▶ _Required action_
Give back only the lines in the records below from the one with "Shipping: (41, 1024)" to the one with "Add to Enquiry (212, 751)", both inclusive, word for word.

▶ _Entries supplied_
::::::

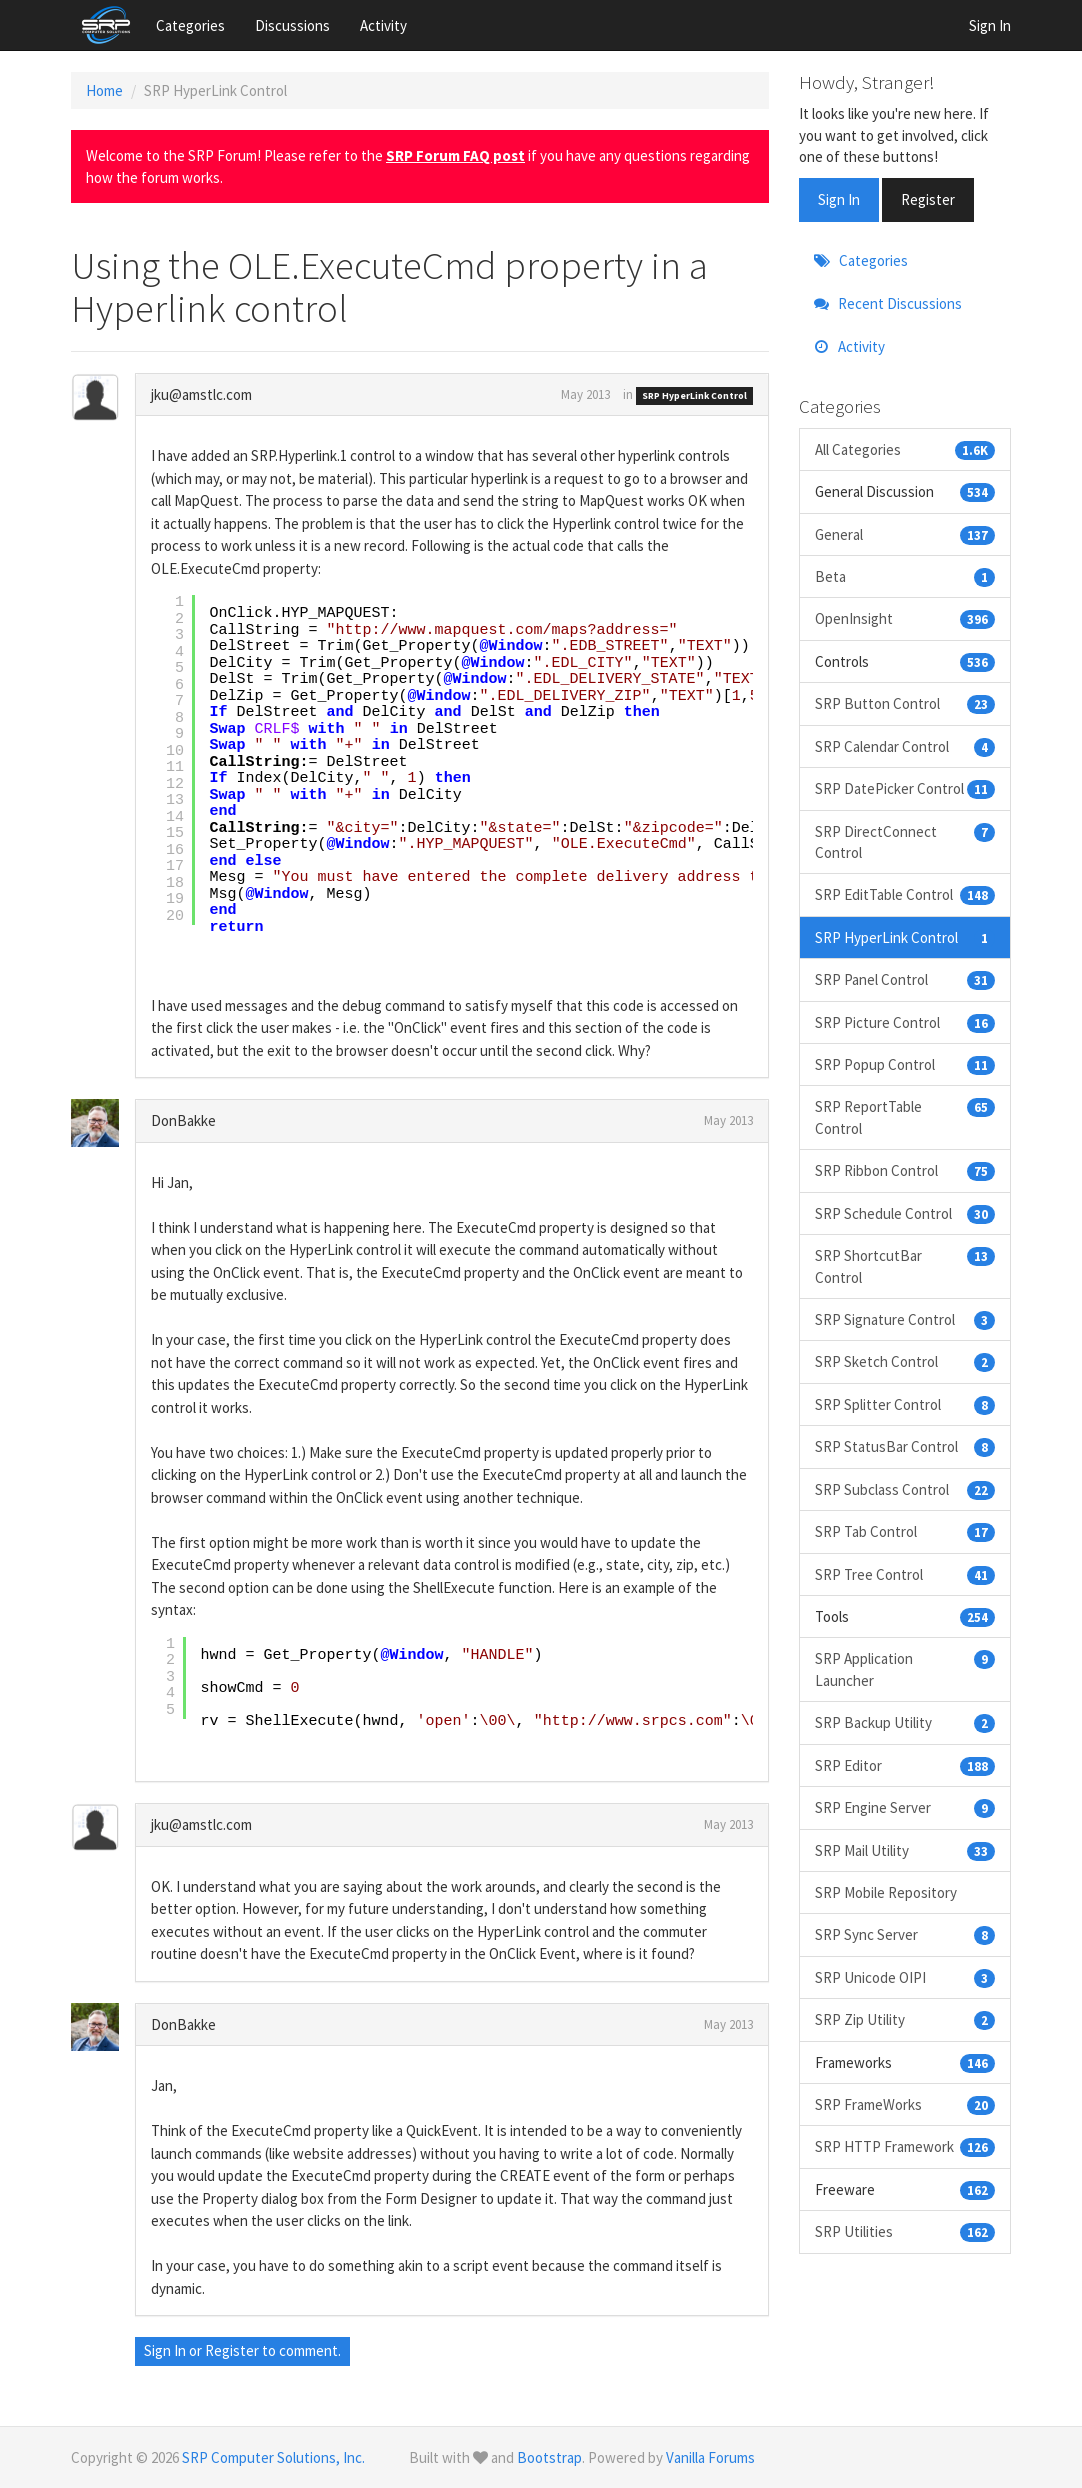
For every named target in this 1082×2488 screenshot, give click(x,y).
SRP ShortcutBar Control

::::::

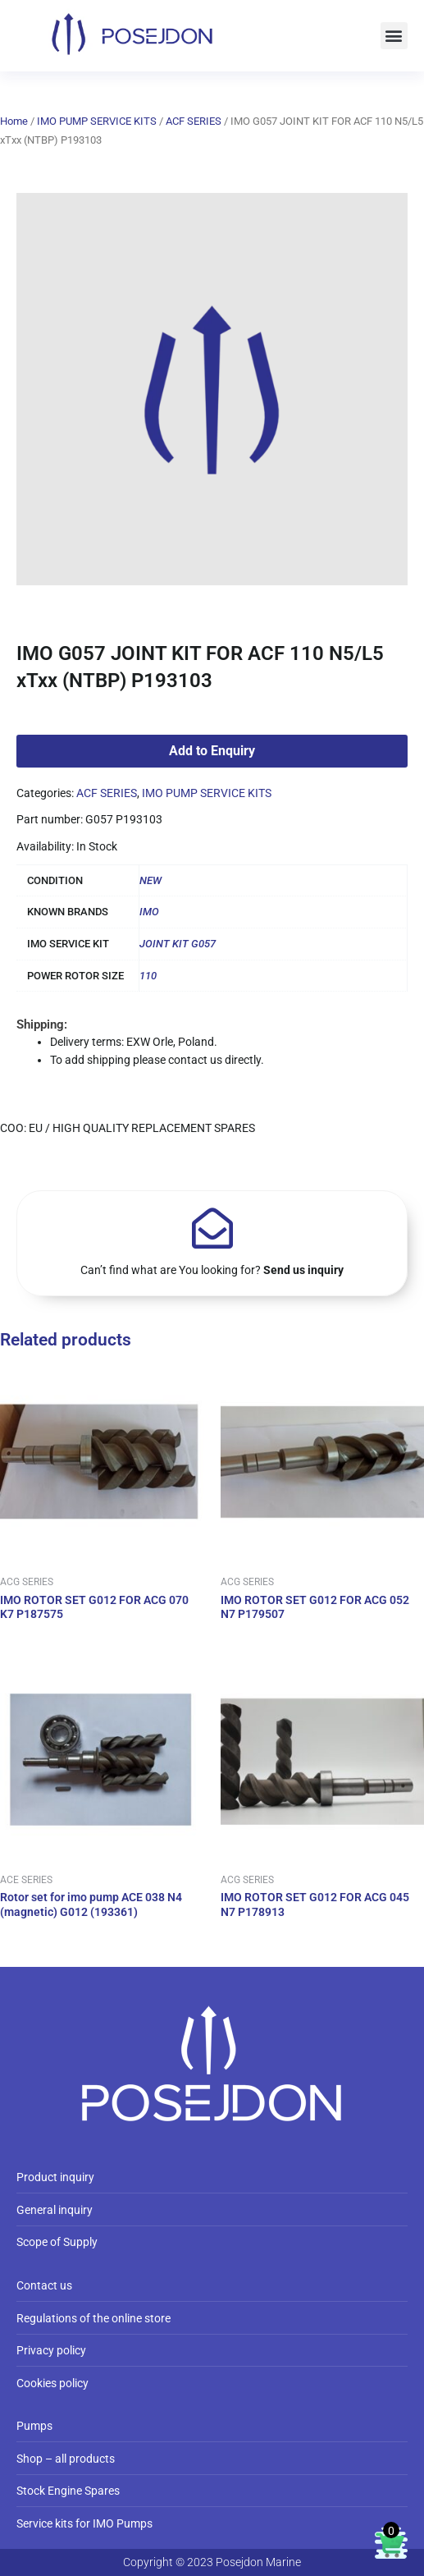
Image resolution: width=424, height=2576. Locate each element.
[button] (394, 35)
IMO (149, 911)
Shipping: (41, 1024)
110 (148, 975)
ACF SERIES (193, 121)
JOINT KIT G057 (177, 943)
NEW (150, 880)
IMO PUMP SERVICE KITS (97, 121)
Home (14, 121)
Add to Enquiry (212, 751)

::::::

▶ _Result for this exercise_
Shipping: (41, 1024)
110 (148, 975)
ACF SERIES (193, 121)
JOINT KIT G057 (177, 943)
NEW (150, 880)
IMO PUMP SERVICE KITS (97, 121)
Home (14, 121)
Add to Enquiry (212, 751)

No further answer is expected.